What the exercise asks → Below is a block of entries, which should be copied verbatim apart from the pictures.

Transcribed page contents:
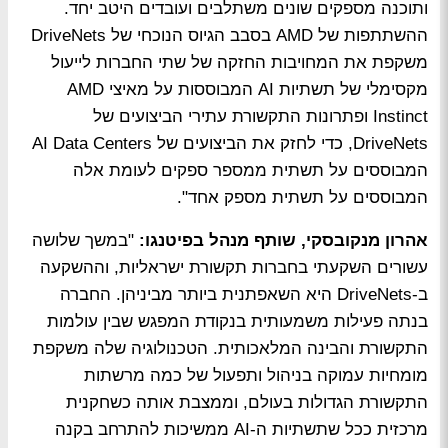
ותוכנה מספקים שונים משתלבים ועובדים היטב יחד.
ההשתתפות של AMD בסבב הגיוס הנוכחי של DriveNets
משקפת את המחויבות החזקה של שתי החברות לייעול
מקסימלי של תשתיות AI המבוססות על מאיצי AMD
Instinct ופתרונות התקשורת עתירי הביצועים של
DriveNets, כדי לחזק את הביצועים של AI Data Centers
המבוססים על תשתית ממספר ספקים לעומת אלה
המבוססים על תשתית מספק אחד".
אהרון מנקובסקי, שותף מנהל בפיטנגו:
"במשך שלושה
עשורים השקעתי בחברות תקשורת ישראליות, וההשקעה
ב-DriveNets היא השאפתנית ביותר מביניהן. החברה
בנתה פעילות משמעותית בנקודת המפגש שבין עולמות
התקשורת והבינה המלאכותית. הטכנולוגיה שלה משקפת
מומחיות עמוקה בניהול ותפעול של כמה מרשתות
התקשורת הגדולות בעולם, וממצבת אותה כשחקנית
מרכזית ככל שתשתיות ה-AI ממשיכות להתרחב בקנה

Answer section →
ותוכנה מספקים שונים משתלבים ועובדים היטב יחד.
ההשתתפות של AMD בסבב הגיוס הנוכחי של DriveNets
משקפת את המחויבות החזקה של שתי החברות לייעול
מקסימלי של תשתיות AI המבוססות על מאיצי AMD
Instinct ופתרונות התקשורת עתירי הביצועים של
DriveNets, כדי לחזק את הביצועים של AI Data Centers
המבוססים על תשתית ממספר ספקים לעומת אלה
המבוססים על תשתית מספק אחד".
אהרון מנקובסקי, שותף מנהל בפיטנגו:
"במשך שלושה
עשורים השקעתי בחברות תקשורת ישראליות, וההשקעה
ב-DriveNets היא השאפתנית ביותר מביניהן. החברה
בנתה פעילות משמעותית בנקודת המפגש שבין עולמות
התקשורת והבינה המלאכותית. הטכנולוגיה שלה משקפת
מומחיות עמוקה בניהול ותפעול של כמה מרשתות
התקשורת הגדולות בעולם, וממצבת אותה כשחקנית
מרכזית ככל שתשתיות ה-AI ממשיכות להתרחב בקנה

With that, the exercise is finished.